I B Bell appeared on his own behalf in the application filed 4 September 2003 and in the application filed 12 September 2003
No appearance for the second applicant in the application filed 4 September 2003 or in the application filed 12 September 2003
Crown Solicitor for the respondent in the application filed 4 September 2003 and in the application filed 12 September 2003

  1. : MACKENZIE JJudgment was delivered on 8 October 2003 dismissing an application for a statutory order of review under the power to do so conferred by s 48(2) of the Judicial Review Act 1991 (Qld). A prerequisite to that order is that no reasonable basis for the application is disclosed. Such a finding would militate strongly against an order under s 49 if one were sought, as the application did (see s 49(2) (c)).

  1. The applicable principle under the UCPR is to be found in rule 689.  While costs are in the discretion of the court, costs follow the event unless the court considers that another order is more appropriate.  Prior to the applications being heard both applicants were communicated with on behalf of the respondents inviting them to withdraw their application on the basis that each party bear their own costs.  Several reasons why they might wish to do so were advanced including the prematurity of proceedings having regard to the stage that proceedings in parliament had reached, and the absence of a decision of an administrative character which might found a right to reasons for the decision to promote the legislation.

  1. Nevertheless the proceedings were not withdrawn and the matter was heard on 18 September 2003.  The fact that the costs of a hearing had to be expended by the respondents rendered nugatory the offer that the proceedings be discontinued on the basis that each party pay its own costs.
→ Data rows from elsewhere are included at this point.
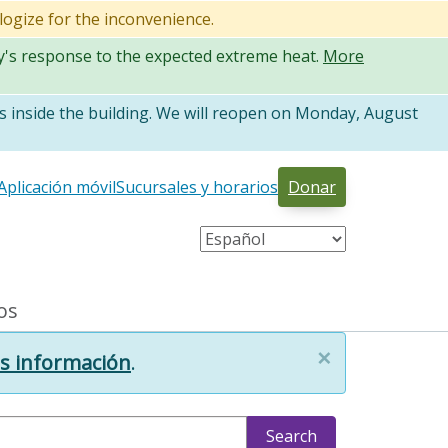
logize for the inconvenience.
ty's response to the expected extreme heat.
More
 inside the building. We will reopen on Monday, August
Aplicación móvil
Sucursales y horarios
Donar
os
×
s información
.
Search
  1. The case is not one where the discretion to make an order under s 49 should be exercised. No other reason demonstrating why the prima facie rule in r 689 UCPR that costs follow the event should be displaced was advanced.  Under the circumstances the respondents are entitled to an order for costs. 

Orders

  1. It is ordered that the applicants pay on the standard basis the respondents’ costs of and incidental to the application for a statutory order of the review, including costs of and incidental to the application by the respondents to dismiss the applicants’ application under s 48 of the Judicial Review Act 1991 (Qld), together with reserved costs, if any, to be assessed.